C – Ouais, c’est la collision des deux mondes dont cause JJ. Je pense que c’est générationnel. On est une génération qui se rend bien compte de toute la merde qu’on fait et qu’on essaye du mieux qu’on peut de réparer les pots cassés, même si c’est compliqué. Je pense que ça se ressent chez moi. Je n’ai pas envie d’être une coquille vide, sans âme. Ça me fait extrêmement peur d’être juste une image.

JJ – (Sur un ton grandiloquent) “La Peur du vide” ! Ce sera le titre de l’article (les deux se marrent).

Est-ce qu’il y avait un désir d’expérimentation sur les productions ? Notamment sur un morceau comme Fatigué.

JJ – Dans mon entourage proche, il y a des gens qui ne comprennent pas ce morceau. Mais je sais qu’au fond de moi, le public va s’y intéresser et se prendre au jeu.

C – Ça en vaut la peine. T’as envie de mettre ce genre de morceau en avant.

JJ – Ouais les morceaux un peu perchés, c’est un truc que j’adore faire. Comme Caba, à sa manière, a des morceaux plus particuliers qui lui ressemble à 200 % et qui sont impossibles à réaliser en duo.

Pour toi Caba, écrire des morceaux en espagnol aurait été impossible à faire en duo ?

C – Ouais, ça semblait être le bon moment pour le faire. Mais c’est presque un interlude dans l’album, une petite chips, un petit rayon de soleil par la fenêtre avant de replonger dans le français. Cette double-culture ça fait partie de l’artiste et de la personne que je suis. Je suis totalement espagnol, de fond en comble.

Il y aussi un vrai amour de la Belgique et de vos villes respectives qui transpire. C’est important, l’endroit d’où on vient ?

C – Ouais, il y a de ça.
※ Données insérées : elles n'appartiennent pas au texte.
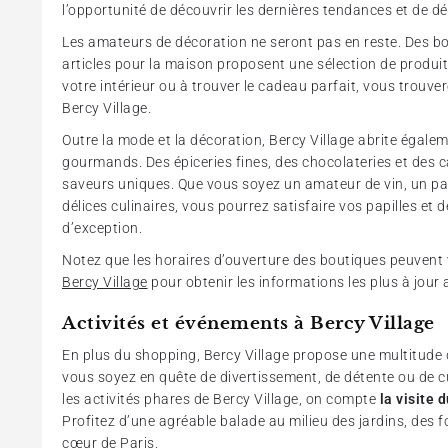
l’opportunité de découvrir les dernières tendances et de dén
Les amateurs de décoration ne seront pas en reste. Des bou
articles pour la maison proposent une sélection de produit
votre intérieur ou à trouver le cadeau parfait, vous trouver
Bercy Village.
Outre la mode et la décoration, Bercy Village abrite égale
gourmands. Des épiceries fines, des chocolateries et des c
saveurs uniques. Que vous soyez un amateur de vin, un p
délices culinaires, vous pourrez satisfaire vos papilles et
d’exception.
Notez que les horaires d’ouverture des boutiques peuvent va
Bercy Village
pour obtenir les informations les plus à jour a
Activités et événements à Bercy Village
En plus du shopping, Bercy Village propose une multitude d’
vous soyez en quête de divertissement, de détente ou de c
les activités phares de Bercy Village, on compte
la visite 
Profitez d’une agréable balade au milieu des jardins, des 
cœur de Paris.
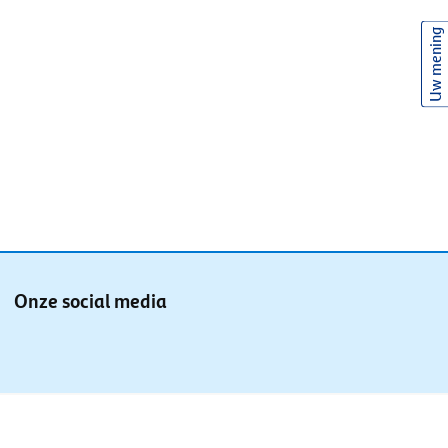
Uw mening
Onze social media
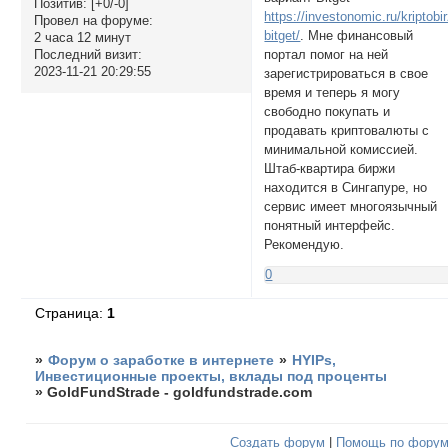
Позитив:
[+0/-0]
https://investonomic.ru/kriptobi
Провел на форуме:
bitget/
. Мне финансовый
2 часа 12 минут
портал помог на ней
Последний визит:
2023-11-21 20:29:55
зарегистрироваться в свое
время и теперь я могу
свободно покупать и
продавать криптовалюты с
минимальной комиссией.
Штаб-квартира биржи
находится в Сингапуре, но
сервис имеет многоязычный
понятный интерфейс.
Рекомендую.
0
Страница:
1
»
Форум о заработке в интернете
»
HYIPs,
Инвестиционные проекты, вклады под проценты
»
GoldFundStrade - goldfundstrade.com
Создать форум
|
Помощь по фору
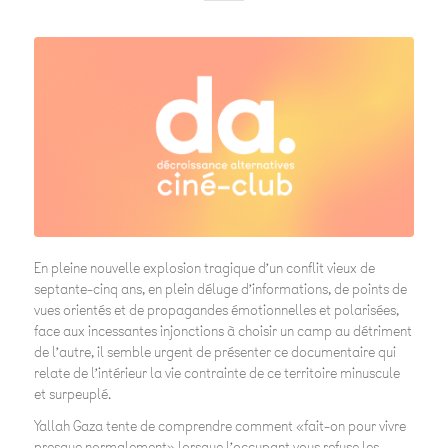
En pleine nouvelle explosion tragique d’un conflit vieux de
septante-cinq ans, en plein déluge d’informations, de points de
vues orientés et de propagandes émotionnelles et polarisées,
face aux incessantes injonctions à choisir un camp au détriment
de l’autre, il semble urgent de présenter ce documentaire qui
relate de l’intérieur la vie contrainte de ce territoire minuscule
et surpeuplé.
Yallah Gaza tente de comprendre comment «fait-on pour vivre
presque normalement» lorsque l’occupant vous refuse les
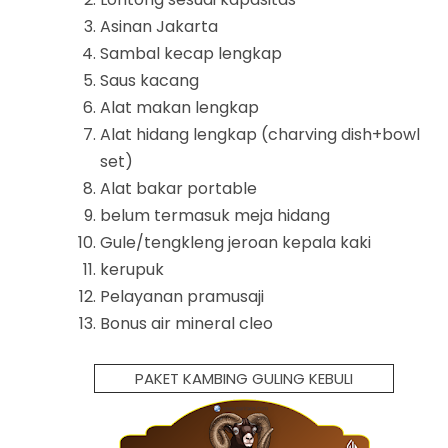
Asinan Jakarta
Sambal kecap lengkap
Saus kacang
Alat makan lengkap
Alat hidang lengkap (charving dish+bowl
set)
Alat bakar portable
belum termasuk meja hidang
Gule/tengkleng jeroan kepala kaki
kerupuk
Pelayanan pramusaji
Bonus air mineral cleo
PAKET KAMBING GULING KEBULI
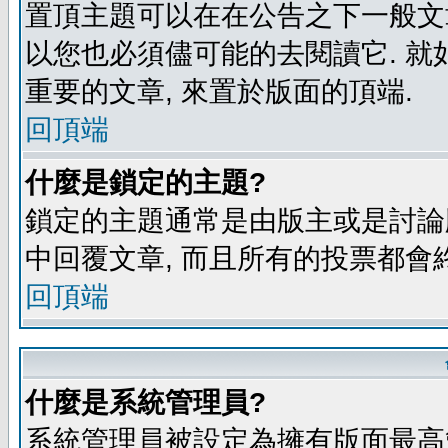
置頂主題可以在在公告之下一般文章
以您也必須儘可能的去閱讀它. 就
重要的文章, 來置於版面的頂端.
回頂端
什麼是鎖定的主題?
鎖定的主題通常是由版主或是討論
中回覆文章, 而且所有的投票都會
回頂端
什麼是系統管理員?
系統管理員被設定為擁有版面最高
On est fiers. C’est sûrement un peu cliché pour tous les rappeurs d’être dans la fameuse phrase “je représente” (rires). Mais on a beaucoup souffert en terme rapologique, malgré la richesse au niveau des propositions artistiques, c’était une espèce de désert économique. Donc on est très fiers de ce que notre génération a réussi à faire ensemble, et aussi les anciens, même si leur trace est moins visible. Mais pour nous elle a été importante, on a énormément de références de rap belge dans nos petites têtes que vous vous n’avez sûrement pas.

JJ – Moi par exemple à Charleroi, il y a Abou Mehdi qui nous a donné beaucoup de force quand j’étais plus jeune. Et nous maintenant, on essaye de faire pareil.

C – De donner de la force, passer le flambeau, donner de la lumière, c’est important.

JJ – On a connu l’époque du rap où c’était dur. On est de grands récupérateurs, de grands débrouillards. On a attendu longtemps avant de pouvoir en manger.

Tout faire à perte quoi !

C – Ouais tout pour la passion. “Quand on aime, on ne compte pas” – encore une phrase ridicule pour le titre (rires).

JJ – C’est pour ça que la pandémie peut fait peur aussi, parce qu’il va falloir réapprendre à se débrouiller.